When I posted on Facebook about it the other day, another Microsoft friend 
noted that he was going to be the product manager for EF, but commented that he 
managed “to dodge that bullet”.

Regards,

Greg

Dr Greg Low

1300SQLSQL (1300 775 775) office | +61 419201410 mobile│ +61 3 8676 4913 fax
SQL Down Under | Web: www.sqldownunder.com<http://www.sqldownunder.com/> | 
http://greglow.me<http://greglow.me/>

From: ozdotnet-boun...@ozdotnet.com [mailto:ozdotnet-boun...@ozdotnet.com] On 
Behalf Of Scott Barnes
Sent: Tuesday, 20 September 2016 1:42 PM
To: ozDotNet <ozdotnet@ozdotnet.com>
Subject: Re: Entity Framework - the lay of the land

Entity Framework was born out of many attempts to solve the DAL tier to enable 
developers to have to avoid talking to DBA's directly. The amount of churn its 
gone through and the level of pain it rewards doesn't seem imho to justify its 
adoption.

As for forgotten child. I can't speak to the program management level but when 
I was in the product management side of things we avoided that clump of code as 
much as possible. It was too hard to build a narrative around and even when we 
managed to wrangle the mess into a coherent strategy they'd turn and flip the 
table over with "i have a better idea on how to solve this pattern.." and sure 
as your google search for "CRUD EntityFramework" the entire blogosphere would 
leave you in the corner, confused and wondering aimlessly as if to say out loud 
"I trusted them, they...they have cheated me for the last time".

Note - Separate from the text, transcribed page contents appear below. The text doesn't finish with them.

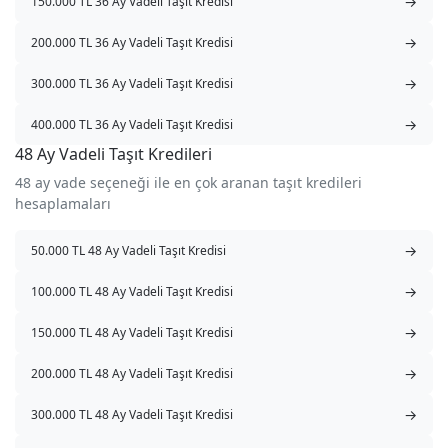
→
150.000 TL 36 Ay Vadeli Taşıt Kredisi
→
200.000 TL 36 Ay Vadeli Taşıt Kredisi
→
300.000 TL 36 Ay Vadeli Taşıt Kredisi
→
400.000 TL 36 Ay Vadeli Taşıt Kredisi
48 Ay Vadeli Taşıt Kredileri
48 ay vade seçeneği ile en çok aranan taşıt kredileri
hesaplamaları
→
50.000 TL 48 Ay Vadeli Taşıt Kredisi
→
100.000 TL 48 Ay Vadeli Taşıt Kredisi
→
150.000 TL 48 Ay Vadeli Taşıt Kredisi
→
200.000 TL 48 Ay Vadeli Taşıt Kredisi
→
300.000 TL 48 Ay Vadeli Taşıt Kredisi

I recently watched a Unity3D dev switch to using web-centric .net dev, and he 
died a miserable painful death on Entity Framework code-first. To quote "I went 
to use the migration strategy it left me a broken man, it just doesn't work as 
its advertised".

Its time to put this and PRISM in the "GitHub" graveyard. Say out loud you 
support it but block any future pull requests.


---
Regards,
Scott Barnes
http://www.riagenic.com

On Tue, Sep 20, 2016 at 1:33 PM, Craig van Nieuwkerk 
<crai...@gmail.com<mailto:crai...@gmail.com>> wrote:
To give more info, 99% of the CUD was done via NHibernate. For simple select 
queries like for lookup lists was also done via NHibernate, using the built in 
caching and Redis cache, but more complicated queries were straight SQL and 
PetaPoco.

Craig


On Tue, Sep 20, 2016 at 1:30 PM, Craig van Nieuwkerk 
<crai...@gmail.com<mailto:crai...@gmail.com>> wrote:
Not EF but have used NHibernate in application, in conjunction with optimised 
SQL where required, and easily supported 1000+ users. But it is very easy to 
stuff it up and find you can't support 5 simultaneous users.

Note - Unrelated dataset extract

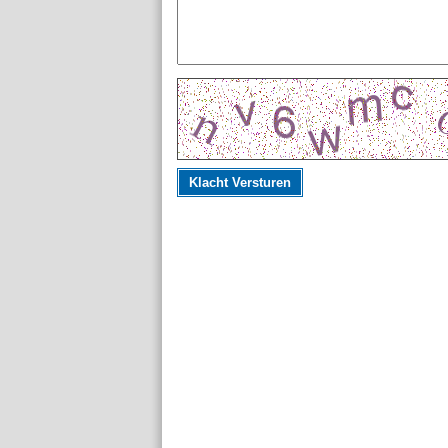
Klacht Versturen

Even StackOverflow before it used Dapper used LinqToSql. Of course, they had to 
optimise and go to Dapper but the LinqToSql version still supported heaps of 
traffic.

Craig

On Tue, Sep 20, 2016 at 1:22 PM, David Apelt 
<d...@signmanager.com.au<mailto:d...@signmanager.com.au>> wrote:
Thanks everyone for their contributions to my original questions.   I am a 
little surprised about how poor people’s real world experience has been with 
the EF and other ORMs.

A little poll;

Is anyone successfully using EF in a production environment for a non-trivial 
application?  And if yes, then why has yours worked where others have failed.